In this context, central banks are now accelerating the tightening of financial conditions in an attempt to eliminate demand-side pressures, at least while supply remains subject to all kinds of obstacles. Interest rate hikes are becoming widespread (with some exceptions, such as Japan), as central banks seek to minimise the risk of second-round effects that is intensifying as core inflation approaches 5%, or even exceeds it in the case of the US. It is not easy to anticipate the behaviour of price dynamics in a scenario as unusual as the current one, with so many shocks interacting at the same time.
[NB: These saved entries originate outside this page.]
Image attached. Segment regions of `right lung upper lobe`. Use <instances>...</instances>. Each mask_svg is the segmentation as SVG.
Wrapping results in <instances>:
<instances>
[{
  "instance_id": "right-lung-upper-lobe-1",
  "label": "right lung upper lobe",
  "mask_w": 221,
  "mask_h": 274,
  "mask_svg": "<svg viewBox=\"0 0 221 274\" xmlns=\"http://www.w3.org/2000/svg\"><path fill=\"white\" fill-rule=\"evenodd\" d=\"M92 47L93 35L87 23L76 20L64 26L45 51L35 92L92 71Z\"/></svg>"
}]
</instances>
The cooling of economic activity and the base effects on prices that are expected to materialise by the end of this year could significantly narrow the gap with the central banks’ targets. However, this will probably not be enough, and in any case the risk is asymmetric, as it will not be easy to distribute fairly among the various economic agents (in the wage pact) a deterioration in incomes as pronounced as that which we are currently witnessing.
Therefore, the high uncertainty that continues to characterise the economic scenario will have a particularly marked effect on monetary policy, which runs the risk of going either too far or not far enough when tackling an unexpected problem, especially given the time needed for it to take effect. What is clear, however, is that in the short term it will not be easy for monetary policy to restore the balance between supply and demand. In any case, the monetary shift that has been taking place since the beginning of the year was indispensable in order to keep economic agents’ price expectations in check, in a context of continued negative inflation surprises. In this environment, the main development in recent weeks is the shift in the ECB’s strategy.
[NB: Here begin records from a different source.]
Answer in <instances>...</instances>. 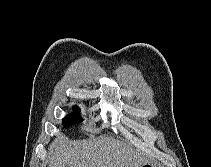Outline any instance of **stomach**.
Instances as JSON below:
<instances>
[{"label": "stomach", "instance_id": "0dacf381", "mask_svg": "<svg viewBox=\"0 0 211 167\" xmlns=\"http://www.w3.org/2000/svg\"><path fill=\"white\" fill-rule=\"evenodd\" d=\"M140 167H158L156 163L153 162H145Z\"/></svg>", "mask_w": 211, "mask_h": 167}]
</instances>
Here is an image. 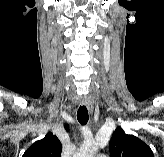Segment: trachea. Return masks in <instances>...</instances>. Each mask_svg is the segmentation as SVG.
I'll return each instance as SVG.
<instances>
[{
	"instance_id": "3493384b",
	"label": "trachea",
	"mask_w": 164,
	"mask_h": 157,
	"mask_svg": "<svg viewBox=\"0 0 164 157\" xmlns=\"http://www.w3.org/2000/svg\"><path fill=\"white\" fill-rule=\"evenodd\" d=\"M88 110L85 106H80L77 112V119L80 124L85 125L88 122Z\"/></svg>"
}]
</instances>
Specifically, by anticipating rate hikes at both the July and the September meetings, it has reflected that the balance of risks was beginning to pose a clear threat to its medium-term inflation target. This early warning has served to stem the depreciation of the euro against the dollar, bringing it close to parity. In a world undergoing transformations of all kinds and in which, not so long ago, there was a veiled threat of a currency war, central banks seem to be once again taking the strength of exchange rates into consideration.
Doing so has a positive effect on inflation and also helps instil confidence among investors, who have been heavily penalised since the beginning of the year by the corrections in both the bond and the equity markets, rendering the protection of traditional portfolio diversification strategies of little use.
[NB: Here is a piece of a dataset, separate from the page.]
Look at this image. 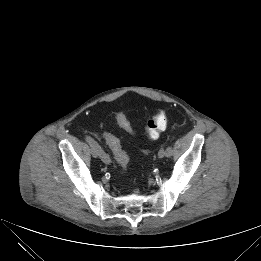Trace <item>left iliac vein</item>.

With monetary policy heading at least towards neutral territory, which could lead to interest rates ending up in the 2.75-3% range in the US and in the 1.25-1.75% range in Europe, the big question is what role the fiscal side can and should play, and thus whether or not the economic-policy response will be balanced.
After the logical initial response to the energy shock triggered by the war, budgetary policies seem to be in no man’s land, stuck between the effects of the fiscal packages approved two years ago, doubts over the next steps to take in the short term and fears of the risk of fragmentation.
This is to be expected, given that the monetary normalisation process will involve rewriting the rules of play and investors paying greater attention to fiscal solvency, as we are already seeing with the rise in Italy’s risk premium. Similarly, although the Stability Pact will remain suspended in Europe next year, the recommendation is to return to a neutral fiscal policy (with spending growing less than potential growth) while the new rules that will come into force in 2024 are being shaped.
In any case, maintaining a highly expansionary fiscal tone in a context like the current one would limit the effectiveness of monetary policy in dealing with the inflation problem. After all, historical experience tells us that it is good for monetary and fiscal policies to go hand in hand.